Peringatan 3 Tahun UNDROP: Sejarah, Pencapaian dan Tantangan

JAKARTA. Dewan Pengurus Pusat (DPP) Serikat Petani Indonesia (SPI) memperingati 3 (tiga) tahun disahkannya Deklarasi Persatuan Bangsa-Bangsa (PBB) tentang Hak Asasi Petani dan Orang yang Bekerja di Pedesaan (United Nations Declaration on The Rights of Peasant and Other People Working in Rural Areas / UNDROP) secara luring di Jakarta dan daring (17/12). 

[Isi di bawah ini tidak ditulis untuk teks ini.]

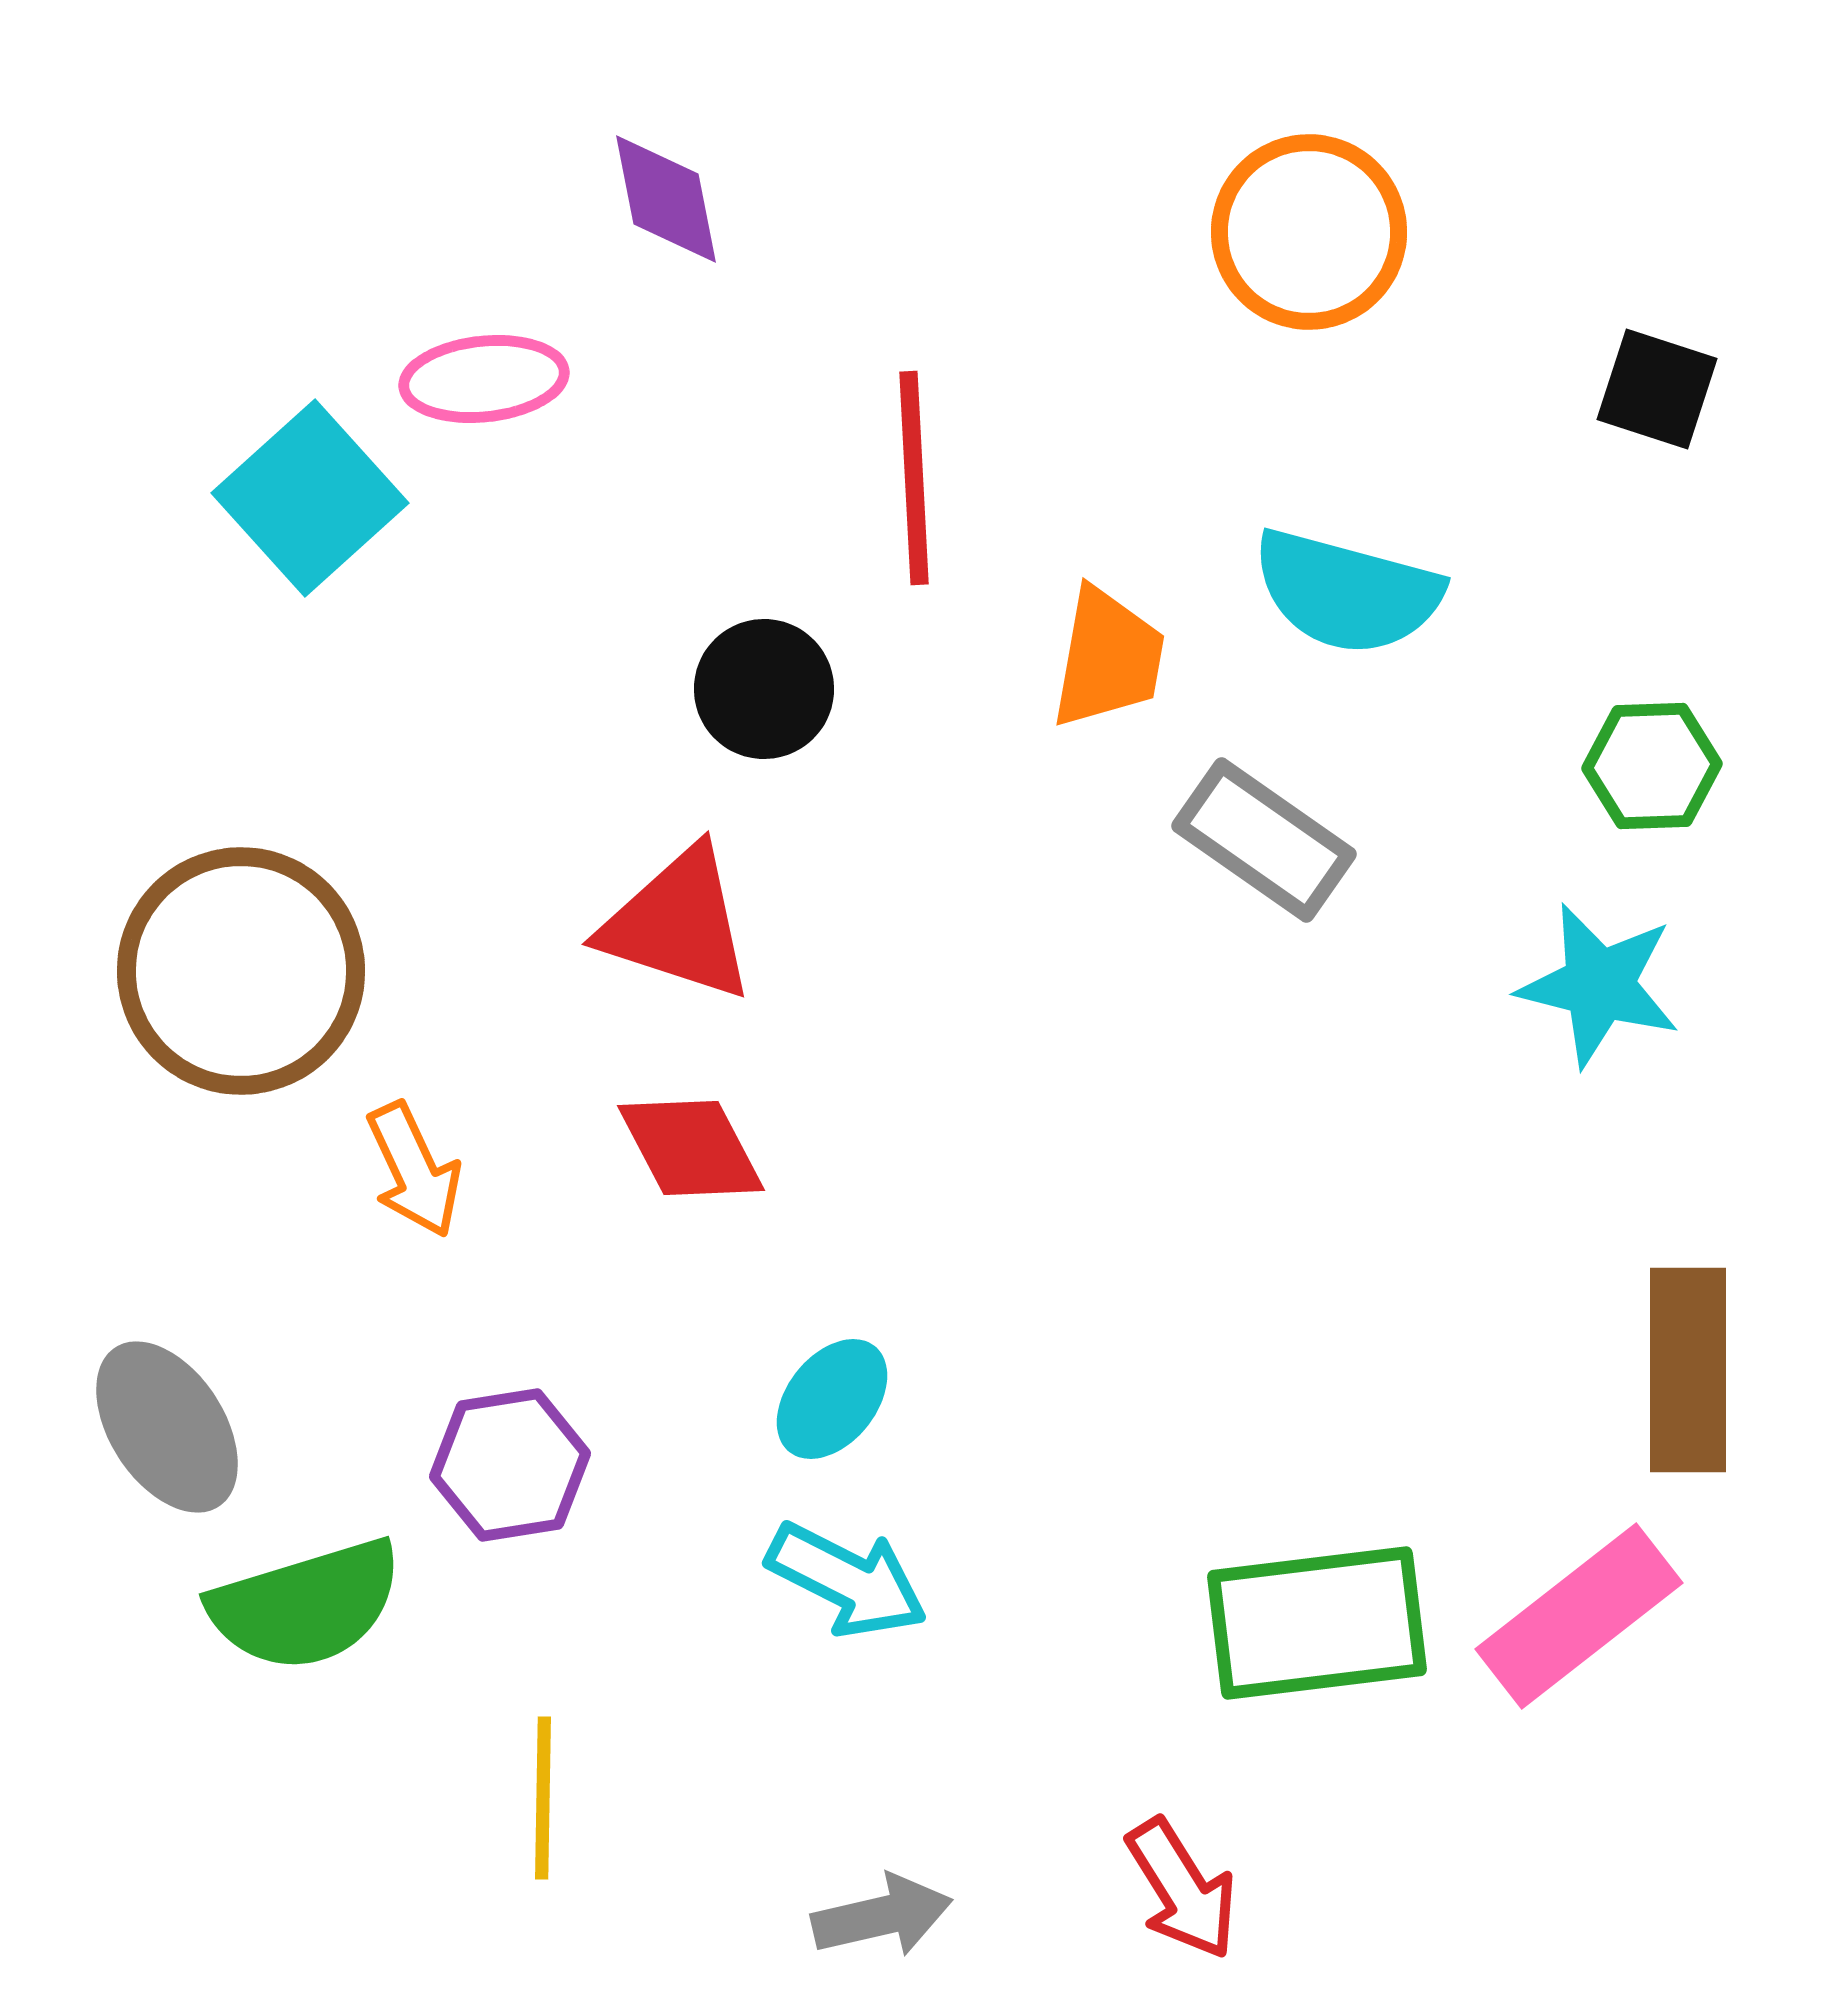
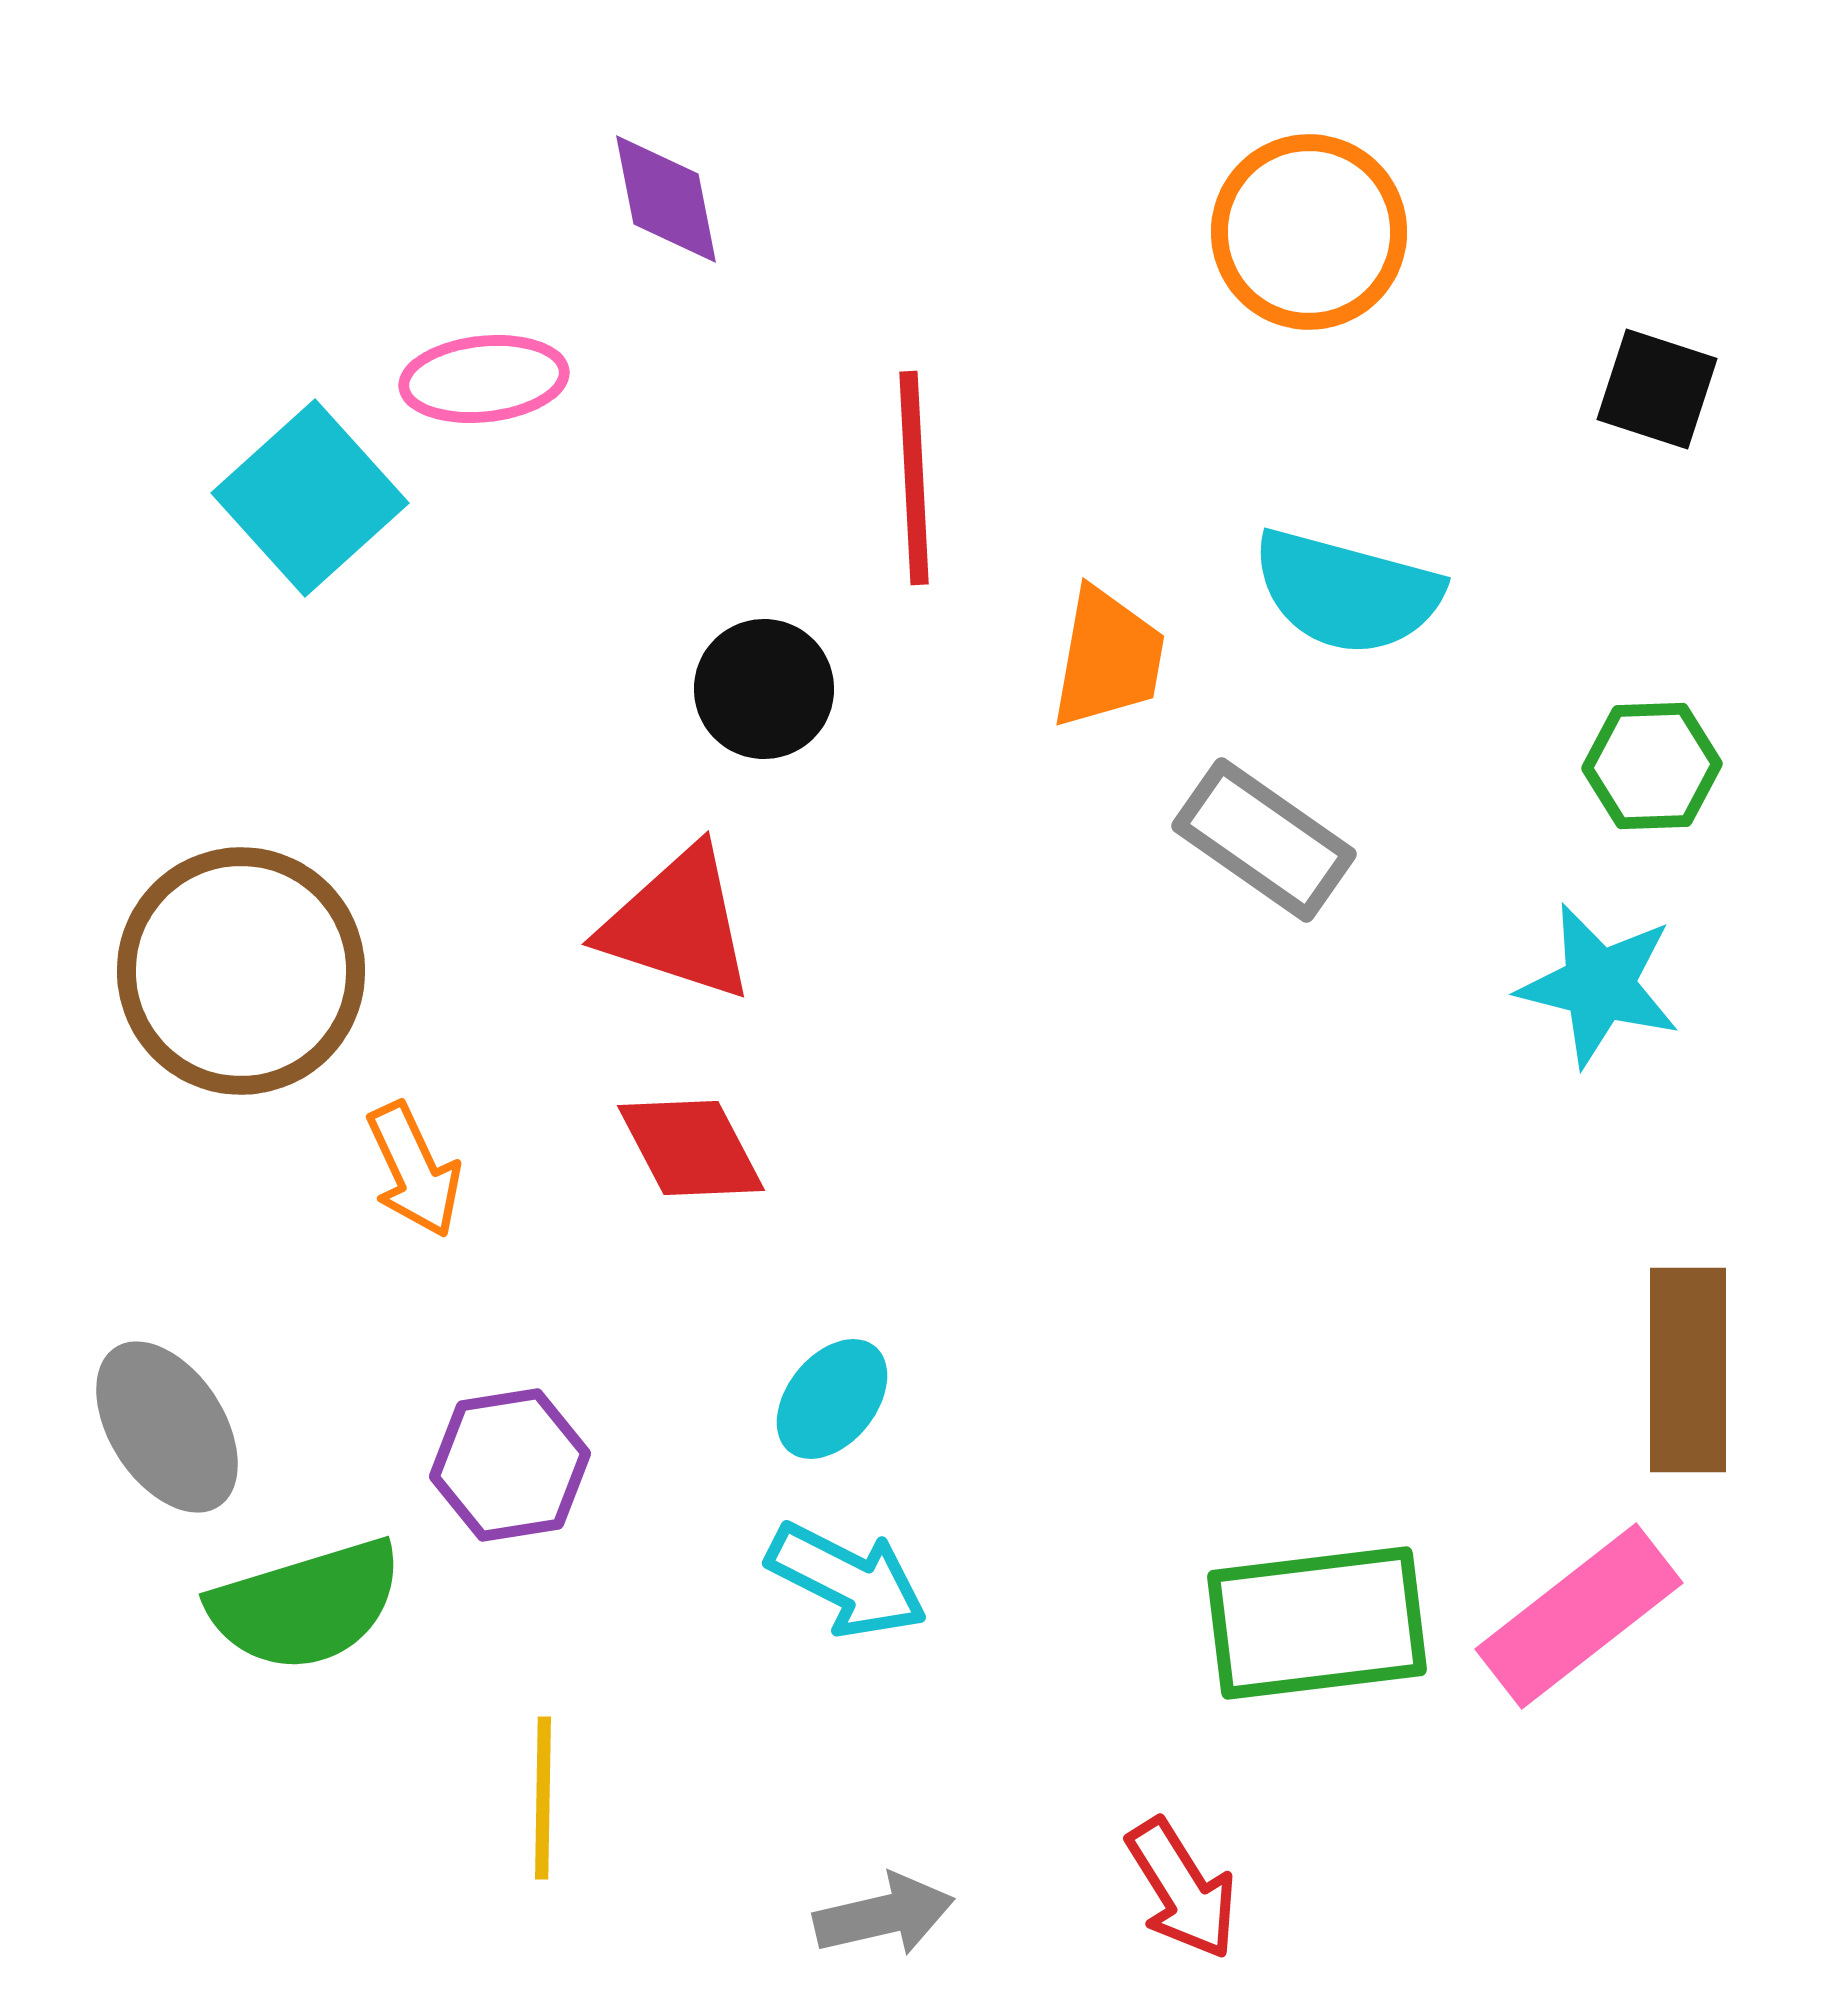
gray arrow: moved 2 px right, 1 px up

Ketua Umum SPI Henry Saragih menyampaikan, pengesahan UNDROP merupakan hasil kerja bersama dan panjanh selama 17 tahun oleh berbagai elemen, tidak hanya petani. Jika dianalogikan sebagai sungai, UNDROP ini adalah sungai yang bersumber dari banyak mata air. 

“Dari Indonesia, Thailand, Filipina, Brazil, sampai dengan Eropa. Dulu kita bayangkan eropa tidak terlalu antusias terhadap UNDROP, tetapi pada akhirnya di akhir perjuangan justru bantuan yang kuat dari kawan-kawan Eropa. Saya tidak bsia membayangkan ini berhasil tanpa adanya kerja bersama,” kata Henry secara daring dari Medan, Sumatera Utara.

Ketua Umum SPI Henry Saragih

Henry menceritakan, dirinya takjub atas keberhasilan perjuangan 17 tahun ini.

“Banyak yang menyebutkan deklarasi ini sulit karena memakan banyak waktu, banyak sumber daya manusia. Ini juga dikarenakan terjadinya krisis pangan tahun 2008, yang memicu kesadaran besar tentang rapuhnya perlindungan terhadap petani dan orang yang bekerja di perdesaan,” paparnya.

“Dukungan juga banyak berdatangan dari para pakar, dari Geneva UniversityNew York University, dan lainnya. Begitu juga dari negara-negara yang bersidang di dalamnya. Negara non-blok bisa bulat dan utuh mendukung deklarasi ini,” kenangnya.

Henry melanjutkan, di Indonesia, pengesahan UNDROP memperkuat konstitusi yang sudah ada di Indonesia yang sudah pro petani kecil. 

“Mulai dari TAP MPR No. 9 tahun 2001 tentang Pengelolaaan SDA, sampai kerja bersama antara gerakan rakyat di Indonesia yang mendorong lahirnya UU Perlintan, UU pangan.  Tapi nyatanya ini belum dijalankan secara utuh. Oleh karena itu, perjuangan harus terus kita kumandangakan dan gerakkan secara bersama. Karena pihak-pihak yang anti terhadap hak asasi petani juga terus bergerak,” paparnya.

“Di Indonesia kita lihat dengan lahirnya UU Cipta Kerja, walau akhirnya ini berhasil kita judicial reviewdan jadikan sebagai inkonstitusional bersyarat,” sambungnya.

Henry menegaskan UNDROP membuat kerja-kerja kita menjadi semakin luas lagi. 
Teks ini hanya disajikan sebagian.